Forst’s plans for the next four years are still being concocted. “It’s a very new mandate,” he told Geneva Solutions. To develop the tools and mechanisms he’ll be using throughout his term, he won’t have to look very far.
“I’ll be looking at how the working methods developed by the Office of High Commissioner of Human Rights could be implemented in this mandate, for instance, receiving complaints, sending communications to states when we know that rights have been violated and issuing public statements as well,” he said.
The complaints system will be one of Forst’s flagship measures and a chance to take it one step further. When UN experts under the Human Rights Council receive a complaint and write to a state asking for an explanation, the government has 60 days to reply, rendering it ineffective when a person’s life or security is at risk, he noted.

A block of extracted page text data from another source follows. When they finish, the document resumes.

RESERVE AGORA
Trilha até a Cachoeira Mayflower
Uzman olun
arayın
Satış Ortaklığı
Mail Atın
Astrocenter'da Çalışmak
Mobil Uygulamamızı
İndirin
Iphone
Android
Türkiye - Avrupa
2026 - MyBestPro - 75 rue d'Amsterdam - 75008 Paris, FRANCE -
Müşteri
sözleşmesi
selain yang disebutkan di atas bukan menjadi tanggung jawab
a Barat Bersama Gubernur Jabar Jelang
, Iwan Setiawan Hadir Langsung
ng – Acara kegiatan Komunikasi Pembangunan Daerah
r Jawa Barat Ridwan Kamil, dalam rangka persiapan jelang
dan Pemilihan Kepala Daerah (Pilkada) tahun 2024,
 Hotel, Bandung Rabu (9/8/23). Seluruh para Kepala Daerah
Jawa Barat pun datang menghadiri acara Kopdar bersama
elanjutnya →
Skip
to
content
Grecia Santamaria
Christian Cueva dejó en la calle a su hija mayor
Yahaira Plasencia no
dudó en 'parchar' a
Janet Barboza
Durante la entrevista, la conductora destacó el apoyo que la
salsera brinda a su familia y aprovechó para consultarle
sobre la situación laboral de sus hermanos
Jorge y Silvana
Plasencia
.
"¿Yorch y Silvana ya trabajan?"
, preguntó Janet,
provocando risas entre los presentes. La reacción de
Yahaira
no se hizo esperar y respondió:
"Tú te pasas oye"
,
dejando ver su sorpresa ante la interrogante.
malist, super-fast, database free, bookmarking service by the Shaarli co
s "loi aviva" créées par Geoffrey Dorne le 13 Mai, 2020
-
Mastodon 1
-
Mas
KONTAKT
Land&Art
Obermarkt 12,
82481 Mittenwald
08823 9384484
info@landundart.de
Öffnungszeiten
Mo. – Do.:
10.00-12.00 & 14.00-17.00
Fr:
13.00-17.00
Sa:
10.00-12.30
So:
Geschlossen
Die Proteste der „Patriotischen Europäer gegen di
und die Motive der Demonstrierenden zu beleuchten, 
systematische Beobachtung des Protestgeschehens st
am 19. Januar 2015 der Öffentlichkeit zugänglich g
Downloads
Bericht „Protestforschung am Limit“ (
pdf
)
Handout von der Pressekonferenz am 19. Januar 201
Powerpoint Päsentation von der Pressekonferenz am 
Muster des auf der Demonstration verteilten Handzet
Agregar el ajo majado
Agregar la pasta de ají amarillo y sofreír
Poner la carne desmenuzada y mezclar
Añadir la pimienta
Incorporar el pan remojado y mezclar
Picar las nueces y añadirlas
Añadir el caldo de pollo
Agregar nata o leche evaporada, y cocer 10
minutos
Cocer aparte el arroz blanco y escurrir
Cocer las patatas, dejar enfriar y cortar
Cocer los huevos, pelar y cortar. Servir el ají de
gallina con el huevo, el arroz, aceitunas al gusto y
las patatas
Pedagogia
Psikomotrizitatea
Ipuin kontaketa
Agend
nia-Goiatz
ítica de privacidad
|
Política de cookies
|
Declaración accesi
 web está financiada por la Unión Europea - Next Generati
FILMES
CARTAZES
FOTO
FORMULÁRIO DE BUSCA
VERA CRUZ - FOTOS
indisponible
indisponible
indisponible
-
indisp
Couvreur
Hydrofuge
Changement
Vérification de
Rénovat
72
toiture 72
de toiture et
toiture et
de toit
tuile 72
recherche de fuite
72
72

“We need to understand how it could be made effective because rapid response means that the special rapporteur has the possibility to intervene immediately by different means.”
The expert will also resort to what he calls “quiet diplomacy”, meeting with ambassadors both in Geneva and abroad, where there might be “systemic attacks against defenders”.s
Forst was elected by consensus by the parties to the Aarhus convention – an encouraging start for the expert. But not all governments will be easy to approach when they’re the ones in the hot seat. The most notable one is Belarus, sanctioned last year by fellow party members for closing down an anti-nuclear NGO that was collaborating with an expert body of the Convention. The country has deployed one of the most severe crackdowns in recent years in the region against civil society, and is on Forst’s to-do list. The country did not support the idea of creating a mechanism in the beginning, according to observers, although it did not oppose the proposal during the formal adoption last year. Last week, it was a no-show for the French expert’s nomination.

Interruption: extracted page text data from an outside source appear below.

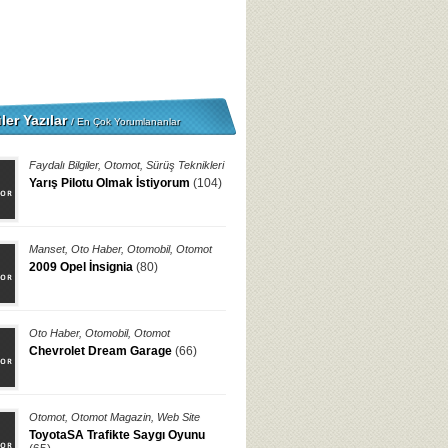
ler Yazılar
/ En Çok Yorumlananlar
Faydalı Bilgiler
,
Otomot
,
Sürüş Teknikleri
Yarış Pilotu Olmak İstiyorum
(104)
Manset
,
Oto Haber
,
Otomobil
,
Otomot
2009 Opel İnsignia
(80)
Oto Haber
,
Otomobil
,
Otomot
Chevrolet Dream Garage
(66)
Otomot
,
Otomot Magazin
,
Web Site
ToyotaSA Trafikte Saygı Oyunu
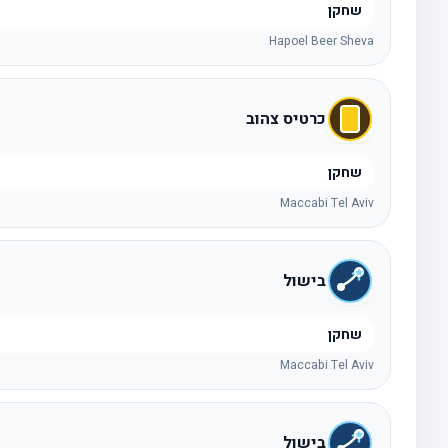
שחקן
Hapoel Beer Sheva
כרטיס צהוב
שחקן
Maccabi Tel Aviv
בישול
שחקן
Maccabi Tel Aviv
בישול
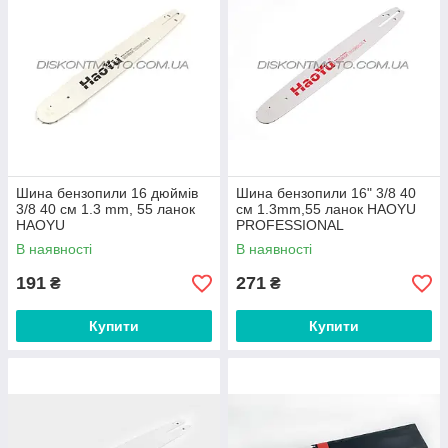
Шина бензопили 16 дюймів
Шина бензопили 16" 3/8 40
3/8 40 см 1.3 mm, 55 ланок
см 1.3mm,55 ланок HAOYU
HAOYU
PROFESSIONAL
В наявності
В наявності
191
271
₴
₴
Купити
Купити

“Belarus is one of the last countries that I visited as special rapporteur on human rights defenders and on that occasion I met with a number of environmental defenders. I also had lengthy discussions with both the minister for foreign affairs and the minister of justice about the cases and to look at how my mandate at that time could help support government efforts to convict the perpetrators of attacks against defenders,” he said.

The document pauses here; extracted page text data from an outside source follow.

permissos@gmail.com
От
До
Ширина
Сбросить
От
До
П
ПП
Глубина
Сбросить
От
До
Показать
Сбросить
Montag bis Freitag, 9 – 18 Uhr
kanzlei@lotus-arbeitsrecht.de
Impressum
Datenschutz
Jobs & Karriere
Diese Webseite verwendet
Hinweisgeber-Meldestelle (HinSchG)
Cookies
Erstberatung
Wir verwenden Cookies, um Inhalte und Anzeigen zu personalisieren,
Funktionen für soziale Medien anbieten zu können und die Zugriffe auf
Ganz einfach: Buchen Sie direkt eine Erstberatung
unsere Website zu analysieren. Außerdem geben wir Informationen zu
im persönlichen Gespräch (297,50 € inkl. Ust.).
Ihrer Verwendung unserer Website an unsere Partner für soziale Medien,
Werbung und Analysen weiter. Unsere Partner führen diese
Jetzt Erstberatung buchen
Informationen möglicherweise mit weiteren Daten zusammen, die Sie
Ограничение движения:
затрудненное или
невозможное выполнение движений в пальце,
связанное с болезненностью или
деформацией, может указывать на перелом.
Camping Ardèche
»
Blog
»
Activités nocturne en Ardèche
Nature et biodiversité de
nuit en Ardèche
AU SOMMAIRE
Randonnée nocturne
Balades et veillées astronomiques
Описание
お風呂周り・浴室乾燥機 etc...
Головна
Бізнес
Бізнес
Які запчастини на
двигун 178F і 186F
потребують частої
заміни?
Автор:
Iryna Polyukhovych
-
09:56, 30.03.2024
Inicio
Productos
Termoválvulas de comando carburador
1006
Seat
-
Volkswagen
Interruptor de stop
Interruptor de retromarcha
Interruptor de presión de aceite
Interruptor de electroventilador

“Security forces employed by companies are the main perpetrators against environmental defenders. Part of the mandate is not only to speak to states, but also to companies and to draw attention to them, and to the countries in which they have their seat, over cases of maladministration, corruption or acts against defenders,” Forst said.
His efforts could add pressure on European countries to toughen corporate responsibility laws that could help protect defenders in countries beyond the convention’s jurisdiction. Within the country borders of the agreement, campaigners would also like to see Forst tackle legal abuses against environmental defenders that fall in a grey zone.
Yves Lador, Geneva representative for EarthJustice, told Geneva Solutions: “We see a worrying trend in democratic countries of targeting environmental activists directly through laws through different levels.